- INPUT FOR THIS TASK
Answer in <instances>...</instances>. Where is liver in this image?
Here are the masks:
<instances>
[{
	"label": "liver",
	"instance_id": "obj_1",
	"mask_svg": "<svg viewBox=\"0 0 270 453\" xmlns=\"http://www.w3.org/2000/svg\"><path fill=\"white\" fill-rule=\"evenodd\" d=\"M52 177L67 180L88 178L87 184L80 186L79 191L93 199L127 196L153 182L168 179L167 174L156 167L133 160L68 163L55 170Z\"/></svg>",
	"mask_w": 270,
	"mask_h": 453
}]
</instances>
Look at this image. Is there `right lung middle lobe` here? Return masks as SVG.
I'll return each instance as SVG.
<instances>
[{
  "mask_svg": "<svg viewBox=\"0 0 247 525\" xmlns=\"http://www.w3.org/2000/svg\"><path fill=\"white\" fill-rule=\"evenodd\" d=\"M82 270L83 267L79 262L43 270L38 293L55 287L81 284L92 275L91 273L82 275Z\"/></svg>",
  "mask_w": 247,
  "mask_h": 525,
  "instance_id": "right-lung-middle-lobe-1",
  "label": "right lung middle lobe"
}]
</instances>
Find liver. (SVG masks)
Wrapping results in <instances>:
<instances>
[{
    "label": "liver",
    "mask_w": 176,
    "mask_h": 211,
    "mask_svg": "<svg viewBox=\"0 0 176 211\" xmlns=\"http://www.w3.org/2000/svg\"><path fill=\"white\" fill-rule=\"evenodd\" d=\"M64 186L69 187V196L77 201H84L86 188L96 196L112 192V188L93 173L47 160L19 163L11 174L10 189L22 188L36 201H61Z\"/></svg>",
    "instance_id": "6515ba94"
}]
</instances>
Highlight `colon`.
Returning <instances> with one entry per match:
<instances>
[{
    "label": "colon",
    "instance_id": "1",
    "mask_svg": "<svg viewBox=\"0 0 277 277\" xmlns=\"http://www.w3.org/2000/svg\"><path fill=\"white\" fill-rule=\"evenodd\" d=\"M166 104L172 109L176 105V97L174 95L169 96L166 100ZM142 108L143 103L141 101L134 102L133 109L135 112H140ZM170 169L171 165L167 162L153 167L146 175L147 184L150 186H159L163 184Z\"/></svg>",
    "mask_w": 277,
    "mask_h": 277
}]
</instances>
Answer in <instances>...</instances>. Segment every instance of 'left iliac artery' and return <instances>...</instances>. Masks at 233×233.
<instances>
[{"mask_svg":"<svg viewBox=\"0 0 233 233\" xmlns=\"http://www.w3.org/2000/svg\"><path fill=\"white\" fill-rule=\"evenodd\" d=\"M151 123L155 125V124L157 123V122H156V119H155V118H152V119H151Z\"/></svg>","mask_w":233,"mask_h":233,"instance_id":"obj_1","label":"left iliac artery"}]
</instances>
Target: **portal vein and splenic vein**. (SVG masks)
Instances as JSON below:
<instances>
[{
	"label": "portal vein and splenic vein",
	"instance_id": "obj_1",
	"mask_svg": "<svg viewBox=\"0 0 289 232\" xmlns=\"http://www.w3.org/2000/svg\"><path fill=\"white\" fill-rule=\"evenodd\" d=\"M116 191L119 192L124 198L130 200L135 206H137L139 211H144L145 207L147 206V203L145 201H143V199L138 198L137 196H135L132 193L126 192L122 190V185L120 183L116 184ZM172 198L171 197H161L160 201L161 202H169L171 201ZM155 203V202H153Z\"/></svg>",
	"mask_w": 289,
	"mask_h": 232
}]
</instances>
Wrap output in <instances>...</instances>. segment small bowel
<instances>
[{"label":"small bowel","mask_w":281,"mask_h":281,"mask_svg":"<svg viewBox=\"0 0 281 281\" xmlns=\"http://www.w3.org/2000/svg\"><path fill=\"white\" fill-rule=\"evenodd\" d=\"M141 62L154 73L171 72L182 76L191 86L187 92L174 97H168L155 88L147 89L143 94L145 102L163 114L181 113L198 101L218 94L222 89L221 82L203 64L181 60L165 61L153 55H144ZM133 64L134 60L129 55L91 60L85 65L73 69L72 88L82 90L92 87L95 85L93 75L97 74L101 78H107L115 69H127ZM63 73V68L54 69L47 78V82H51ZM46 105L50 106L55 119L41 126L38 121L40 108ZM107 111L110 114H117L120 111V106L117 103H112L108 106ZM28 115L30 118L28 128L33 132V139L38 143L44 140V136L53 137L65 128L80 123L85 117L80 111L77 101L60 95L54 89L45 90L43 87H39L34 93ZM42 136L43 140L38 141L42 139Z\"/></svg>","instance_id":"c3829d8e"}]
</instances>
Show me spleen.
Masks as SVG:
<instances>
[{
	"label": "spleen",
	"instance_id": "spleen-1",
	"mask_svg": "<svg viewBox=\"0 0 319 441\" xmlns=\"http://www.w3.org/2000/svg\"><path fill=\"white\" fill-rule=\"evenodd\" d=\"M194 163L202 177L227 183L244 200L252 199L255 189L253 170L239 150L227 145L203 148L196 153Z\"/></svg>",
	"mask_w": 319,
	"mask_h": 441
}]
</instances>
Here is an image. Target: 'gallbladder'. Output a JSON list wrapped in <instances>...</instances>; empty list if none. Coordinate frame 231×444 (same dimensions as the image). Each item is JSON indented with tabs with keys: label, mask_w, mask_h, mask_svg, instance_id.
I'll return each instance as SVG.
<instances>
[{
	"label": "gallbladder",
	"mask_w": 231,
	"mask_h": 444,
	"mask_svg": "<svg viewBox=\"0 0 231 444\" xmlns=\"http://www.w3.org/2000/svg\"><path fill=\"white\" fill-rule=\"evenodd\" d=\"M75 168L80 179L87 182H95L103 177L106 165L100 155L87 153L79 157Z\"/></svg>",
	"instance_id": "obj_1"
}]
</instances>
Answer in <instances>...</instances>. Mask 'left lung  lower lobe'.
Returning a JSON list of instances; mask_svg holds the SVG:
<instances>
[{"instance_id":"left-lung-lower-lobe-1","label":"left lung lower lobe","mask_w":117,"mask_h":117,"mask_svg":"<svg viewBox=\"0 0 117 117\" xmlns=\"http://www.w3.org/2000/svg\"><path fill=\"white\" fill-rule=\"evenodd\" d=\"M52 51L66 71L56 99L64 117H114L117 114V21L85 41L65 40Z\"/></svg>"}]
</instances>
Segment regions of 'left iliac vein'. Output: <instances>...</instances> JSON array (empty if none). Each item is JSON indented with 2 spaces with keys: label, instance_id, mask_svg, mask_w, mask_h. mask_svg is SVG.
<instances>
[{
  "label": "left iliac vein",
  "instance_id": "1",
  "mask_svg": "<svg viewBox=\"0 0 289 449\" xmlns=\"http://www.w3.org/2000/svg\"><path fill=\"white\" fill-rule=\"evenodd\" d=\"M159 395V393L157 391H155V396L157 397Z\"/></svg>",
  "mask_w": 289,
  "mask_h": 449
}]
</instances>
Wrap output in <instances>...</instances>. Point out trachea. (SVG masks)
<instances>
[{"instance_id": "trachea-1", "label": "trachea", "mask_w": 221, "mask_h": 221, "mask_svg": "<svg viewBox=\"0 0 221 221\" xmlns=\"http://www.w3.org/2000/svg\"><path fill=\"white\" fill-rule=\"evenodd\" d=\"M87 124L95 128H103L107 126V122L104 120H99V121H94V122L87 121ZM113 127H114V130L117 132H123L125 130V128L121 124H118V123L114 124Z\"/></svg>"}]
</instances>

- EXERCISE
For this exercise, transcribe the whole listing verbatim.

- WRITTEN SOLUTION
Answer in <instances>...</instances>. Where is liver in this image?
Here are the masks:
<instances>
[{
	"label": "liver",
	"instance_id": "obj_1",
	"mask_svg": "<svg viewBox=\"0 0 270 453\" xmlns=\"http://www.w3.org/2000/svg\"><path fill=\"white\" fill-rule=\"evenodd\" d=\"M52 177L67 180L88 178L87 184L80 186L79 191L93 199L127 196L153 182L168 179L167 174L156 167L133 160L68 163L55 170Z\"/></svg>",
	"mask_w": 270,
	"mask_h": 453
}]
</instances>
Look at this image. Is there `right lung middle lobe` here? Return masks as SVG.
I'll return each instance as SVG.
<instances>
[{
  "mask_svg": "<svg viewBox=\"0 0 247 525\" xmlns=\"http://www.w3.org/2000/svg\"><path fill=\"white\" fill-rule=\"evenodd\" d=\"M82 270L83 267L79 262L43 270L38 293L55 287L81 284L92 275L91 273L82 275Z\"/></svg>",
  "mask_w": 247,
  "mask_h": 525,
  "instance_id": "right-lung-middle-lobe-1",
  "label": "right lung middle lobe"
}]
</instances>
Find liver. (SVG masks)
Wrapping results in <instances>:
<instances>
[{
    "label": "liver",
    "mask_w": 176,
    "mask_h": 211,
    "mask_svg": "<svg viewBox=\"0 0 176 211\" xmlns=\"http://www.w3.org/2000/svg\"><path fill=\"white\" fill-rule=\"evenodd\" d=\"M64 186L69 187V196L77 201H84L86 188L96 196L112 192V188L93 173L47 160L19 163L11 174L10 189L22 188L36 201H61Z\"/></svg>",
    "instance_id": "6515ba94"
}]
</instances>
Highlight `colon`.
Returning <instances> with one entry per match:
<instances>
[{
    "label": "colon",
    "instance_id": "1",
    "mask_svg": "<svg viewBox=\"0 0 277 277\" xmlns=\"http://www.w3.org/2000/svg\"><path fill=\"white\" fill-rule=\"evenodd\" d=\"M166 104L172 109L176 105V97L174 95L169 96L166 100ZM142 108L143 103L141 101L134 102L133 109L135 112H140ZM170 169L171 165L167 162L153 167L146 175L147 184L150 186H159L163 184Z\"/></svg>",
    "mask_w": 277,
    "mask_h": 277
}]
</instances>
Answer in <instances>...</instances>. Segment every instance of 'left iliac artery' and return <instances>...</instances>. Masks at 233×233.
<instances>
[{"mask_svg":"<svg viewBox=\"0 0 233 233\" xmlns=\"http://www.w3.org/2000/svg\"><path fill=\"white\" fill-rule=\"evenodd\" d=\"M151 123L155 125V124L157 123V122H156V119H155V118H152V119H151Z\"/></svg>","mask_w":233,"mask_h":233,"instance_id":"obj_1","label":"left iliac artery"}]
</instances>
Target: **portal vein and splenic vein**. (SVG masks)
Instances as JSON below:
<instances>
[{
	"label": "portal vein and splenic vein",
	"instance_id": "obj_1",
	"mask_svg": "<svg viewBox=\"0 0 289 232\" xmlns=\"http://www.w3.org/2000/svg\"><path fill=\"white\" fill-rule=\"evenodd\" d=\"M116 191L119 192L124 198L130 200L135 206H137L139 211H144L145 207L147 206V203L145 201H143V199L138 198L137 196H135L132 193L126 192L122 190V185L120 183L116 184ZM172 198L171 197H161L160 201L161 202H169L171 201ZM155 203V202H153Z\"/></svg>",
	"mask_w": 289,
	"mask_h": 232
}]
</instances>
Wrap output in <instances>...</instances>. segment small bowel
<instances>
[{"label":"small bowel","mask_w":281,"mask_h":281,"mask_svg":"<svg viewBox=\"0 0 281 281\" xmlns=\"http://www.w3.org/2000/svg\"><path fill=\"white\" fill-rule=\"evenodd\" d=\"M141 62L154 73L171 72L182 76L191 86L187 92L174 97H168L155 88L147 89L143 94L145 102L163 114L181 113L198 101L218 94L222 89L221 82L203 64L181 60L165 61L153 55H144ZM133 64L134 60L129 55L91 60L85 65L73 69L72 88L82 90L92 87L95 85L93 75L97 74L101 78H107L115 69H127ZM63 73V68L54 69L47 78V82H51ZM46 105L50 106L55 119L41 126L38 121L40 108ZM107 111L110 114H117L120 111V106L117 103H112L108 106ZM28 115L30 118L28 128L33 132V139L38 143L44 140V136L53 137L65 128L80 123L85 117L80 111L77 101L60 95L54 89L45 90L43 87H39L34 93ZM42 136L43 140L38 141L42 139Z\"/></svg>","instance_id":"c3829d8e"}]
</instances>
Show me spleen.
Masks as SVG:
<instances>
[{
	"label": "spleen",
	"instance_id": "spleen-1",
	"mask_svg": "<svg viewBox=\"0 0 319 441\" xmlns=\"http://www.w3.org/2000/svg\"><path fill=\"white\" fill-rule=\"evenodd\" d=\"M194 163L202 177L227 183L244 200L252 199L255 189L253 170L239 150L227 145L203 148L196 153Z\"/></svg>",
	"mask_w": 319,
	"mask_h": 441
}]
</instances>
Here is an image. Target: 'gallbladder'. Output a JSON list wrapped in <instances>...</instances>; empty list if none. Coordinate frame 231×444 (same dimensions as the image). Each item is JSON indented with tabs with keys: label, mask_w, mask_h, mask_svg, instance_id.
I'll return each instance as SVG.
<instances>
[{
	"label": "gallbladder",
	"mask_w": 231,
	"mask_h": 444,
	"mask_svg": "<svg viewBox=\"0 0 231 444\" xmlns=\"http://www.w3.org/2000/svg\"><path fill=\"white\" fill-rule=\"evenodd\" d=\"M75 168L80 179L87 182H95L103 177L106 165L100 155L87 153L79 157Z\"/></svg>",
	"instance_id": "obj_1"
}]
</instances>
Answer in <instances>...</instances>. Mask 'left lung  lower lobe'.
Returning a JSON list of instances; mask_svg holds the SVG:
<instances>
[{"instance_id":"left-lung-lower-lobe-1","label":"left lung lower lobe","mask_w":117,"mask_h":117,"mask_svg":"<svg viewBox=\"0 0 117 117\" xmlns=\"http://www.w3.org/2000/svg\"><path fill=\"white\" fill-rule=\"evenodd\" d=\"M52 51L66 71L56 99L64 117H114L117 114V21L85 41L65 40Z\"/></svg>"}]
</instances>
Segment regions of 'left iliac vein'. Output: <instances>...</instances> JSON array (empty if none). Each item is JSON indented with 2 spaces with keys: label, instance_id, mask_svg, mask_w, mask_h. mask_svg is SVG.
<instances>
[{
  "label": "left iliac vein",
  "instance_id": "1",
  "mask_svg": "<svg viewBox=\"0 0 289 449\" xmlns=\"http://www.w3.org/2000/svg\"><path fill=\"white\" fill-rule=\"evenodd\" d=\"M159 395V393L157 391H155V396L157 397Z\"/></svg>",
  "mask_w": 289,
  "mask_h": 449
}]
</instances>
Wrap output in <instances>...</instances>. Point out trachea. (SVG masks)
<instances>
[{"instance_id": "trachea-1", "label": "trachea", "mask_w": 221, "mask_h": 221, "mask_svg": "<svg viewBox=\"0 0 221 221\" xmlns=\"http://www.w3.org/2000/svg\"><path fill=\"white\" fill-rule=\"evenodd\" d=\"M87 124L95 128H103L107 126V122L104 120H99V121H94V122L87 121ZM113 127H114V130L117 132H123L125 130V128L121 124H118V123L114 124Z\"/></svg>"}]
</instances>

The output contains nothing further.